A small group is community built around a Bible study. If you’re going to err in one direction or the other, then choose community over Bible study. But, if you always neglect Bible study, then that’s a problem too.
But, if you care more about the lesson and less about group life, you just might be missing the point. Sure, you can memorize Ephesians 4:32, but are you practicing it? If you leave your group meeting irritated because someone shared so much about their life crisis and the group couldn’t complete the Bible study, you just might be elevating Bible study a little too high.
2.       You can’t tolerate “easy” questions.
Most Bible studies are designed with a opening question that anyone can answer. Then, there are discovery questions which are answered directly from the Scripture passages. Later in the study are interpretation questions and application questions. If you find yourself irritated by icebreakers and bored with discovery questions, then you may be focused on the wrong things. If what you have to say about God’s Word is more important than what God’s Word actually says, you have made an idol out of the study.
I am amazed at the number of “mature” believers who will pitch a fit over questions they already know the answers to. They have no patience for helping new believers understand the Scripture. Their focus is on their own intellectual curiosity. The study needs to cater to their interests. My question is this: How mature are these folks really?
3.       You feel prayer requests and sharing life wastes precious Bible study time.
If you love Bible study, but you can’t stand people, you are missing the point. Our knowledge of Scripture should deepen our love for God and our love for each other. If you’d rather parse Greek verbs than persist in prayer for your fellow group members, then take a hermeneutics class and parse away…on your own…by yourself.
Please understand, in no way am I encouraging any group to toss out their Bible study. But, if studying the Bible doesn’t increase our compassion for others, something’s broken. After all, knowledge without grace leads us to legalism.
4.       You can recite passages you never intend to obey.
Francis Chan asks this question, “If I asked my children to clean their rooms, and they only memorized my words, would that be enough?” We all must admit that it’s far easier to know the Word than to do the Word. Yet, the Bible tells us that faith without works is dead.
In the church, we have gone far too long substituting knowledge for faith. Often our excuse for not acting is that we don’t know enough. “I can’t witness to my neighbor. I don’t know enough of the answers.” Yet, we know Jesus. Isn’t He the answer? Our apologetic arguments aren’t going to win anyone to God’s Kingdom. Salvation is by grace through faith (Ephesians 2:8-9), right?
If we stopped our Bible study until we lived out the commands we already know, do you think we’d ever pick up our Bibles again? Now, we all need the encouragement of Scripture. But, as Howard Hendricks said, “Most Christians are already educated beyond their level of obedience.”
5.       Bible study has become an escape from your real life.
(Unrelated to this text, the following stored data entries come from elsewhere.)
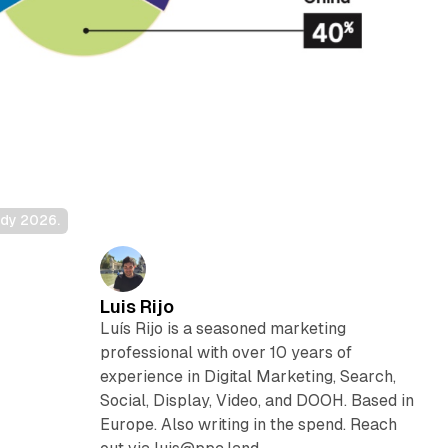
udy 2026.
Luis Rijo
Luís Rijo is a seasoned marketing
professional with over 10 years of
experience in Digital Marketing, Search,
Social, Display, Video, and DOOH. Based in
Europe. Also writing in the spend. Reach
I love God’s Word. I might even love God’s Word more than I love other people. After all, I’m going to do what God’s Word says rather than what others tell me to do. But, there’s a line we can cross when it comes to loving God’s Word – Can we love God’s Word more than we actually love God? We can learn His commands, yet not obey them. We can recite obscure nuances of Scripture from memory, yet do we go to those lengths to help other people?
Yes, we should turn to God’s Word for comfort. But, more importantly, we should turn to God. We should delight in helping others discover the truth of God’s Word. We should be challenged by the deeper meaning of Scripture – not secretive, hidden meanings – but truths applied and lived out in our daily lives. The Word of God is active, not passive. Our worship belongs to God, not to His Word.